LE CERCLE ROUGE
Un truand marseillais, un détenu en cavale et un ancien policier mettent au point le hold-up du siècle. Le commissaire Mattei, de la brigade criminelle, leur tend une souricière.
Critique du film
Avant-dernière réalisation de Jean-Pierre Melville et dernier film avec Bourvil, Le Cercle rouge constitue un des films policiers mythiques du cinéma français. Par sa prestigieuse distribution, par ses qualités formelles mais aussi parce qu’il marque très certainement l’apogée de l’œuvre de ce réalisateur avec Le Samouraï et L’Armée des ombres.
Le film démarre sur un incroyable concours de circonstances, pour ne pas dire une coïncidence invraisemblable. Cela n’a en fait aucune sorte d‘importance. Car le réalisme n’est pas ce qui intéressait Jean-Pierre Melville pour ce film – comme pour Le Samouraï d’ailleurs. Avec Le Cercle rouge, Jean-Pierre Melville produisait une œuvre originale, pas seulement inspirée par le cinéma américain, mais profondément personnelle, unique et qui allait influencer de nombreux cinéastes, dont John Woo, Johnnie To ou Masahiro Kobayashi.
Le flic, le gangster et le traître.
On est dans du pur cinéma, une sorte d’épure, d’abstraction. Le principal c’est la mise en scène, la photographie d’Henri Decae et la musique d’Eric Demarsan. Et bien sûr les acteurs, Alain Delon, Yves Montand, Bourvil, Gian Maria Volonte et François Périer. Qui, plus que des personnages, incarnent des archétypes : le flic, le gangster, le traître.
Des personnages froids, dont on sait finalement peu de choses, traversent des espaces désertiques – en pleine nature – ou désertés – en pleine ville – et se trouvent liés par le destin, la fatalité. L’idée de culpabilité est très présente avec le personnage de l’inspecteur général Marchand pour qui les hommes ne restent jamais longtemps innocents. Evoquant la tragédie, par sa vision très sombre de l’existence, ses personnages réduits à de simples silhouettes, ou à des fantômes, non pas par paresse scénaristique mais parce qu’ils sont les jouets du Fatum, Le Cercle rouge offre de très grands moments de cinéma comme le casse de la bijouterie – 25 minutes sans dialogue – où le personnage de Jansen veut se racheter de son alcoolisme et de sa déchéance.

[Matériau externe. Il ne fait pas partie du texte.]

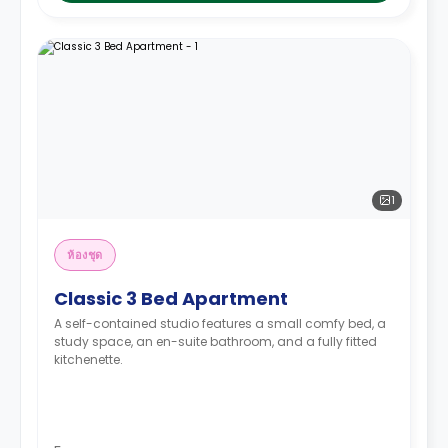
1
ห้องชุด
Classic 3 Bed Apartment
A self-contained studio features a small comfy bed, a
study space, an en-suite bathroom, and a fully fitted
kitchenette.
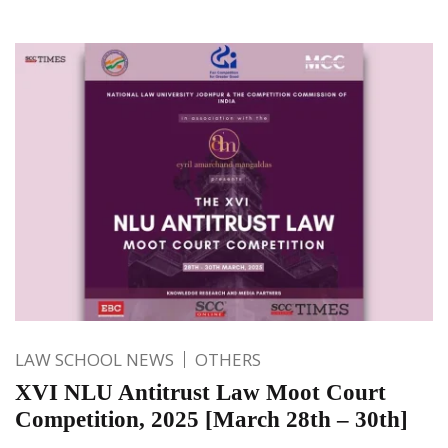
LAW SCHOOL NEWS
OTHERS
XVI NLU Antitrust Law Moot Court
Competition, 2025 [March 28th – 30th]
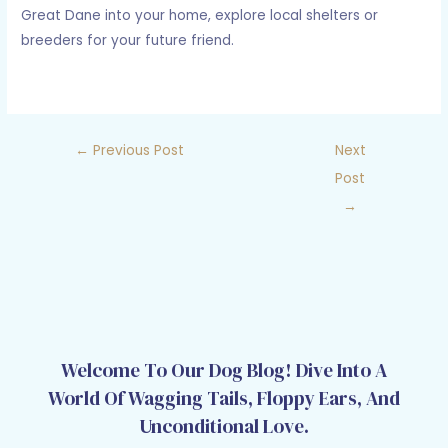
Great Dane into your home, explore local shelters or
breeders for your future friend.
←
Previous Post
Next
Post
→
Welcome To Our Dog Blog! Dive Into A
World Of Wagging Tails, Floppy Ears, And
Unconditional Love.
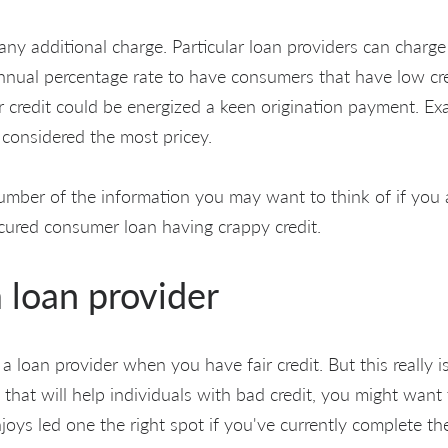
ny additional charge. Particular loan providers can charge
Annual percentage rate to have consumers that have low cre
r credit could be energized a keen origination payment. Ex
 considered the most pricey.
umber of the information you may want to think of if you a
cured consumer loan having crappy credit.
 loan provider
 a loan provider when you have fair credit. But this really i
 that will help individuals with bad credit, you might want
joys led one the right spot if you've currently complete th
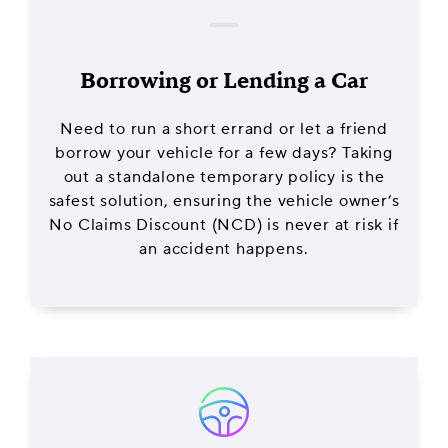
Borrowing or Lending a Car
Need to run a short errand or let a friend
borrow your vehicle for a few days? Taking
out a standalone temporary policy is the
safest solution, ensuring the vehicle owner’s
No Claims Discount (NCD) is never at risk if
an accident happens.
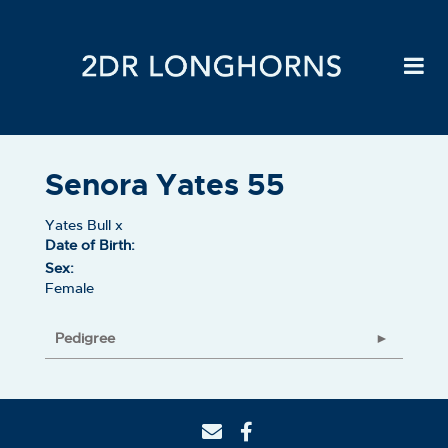
Senora Yates 55
Yates Bull
x
Date of Birth:
Sex:
Female
Pedigree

Film sur le destin, mais aussi l’honneur, la trahison et le rachat, Le Cercle rouge, pierre angulaire du cinéma, par sa vision clinique, sa froideur minérale ressemble parfois à un cauchemar, à l’image de cette impressionnante et mémorable scène de delirium tremens. Quelque chose d’irréel et de quasi métaphysique se dégage de la trajectoire de ces hommes qui se savent condamnés. Le scénario réduit à sa plus simple expression se trouve transcendé par la mise en scène de Melville, qui donne lieu à 2 heures et 20 minutes de cinéma exceptionnel.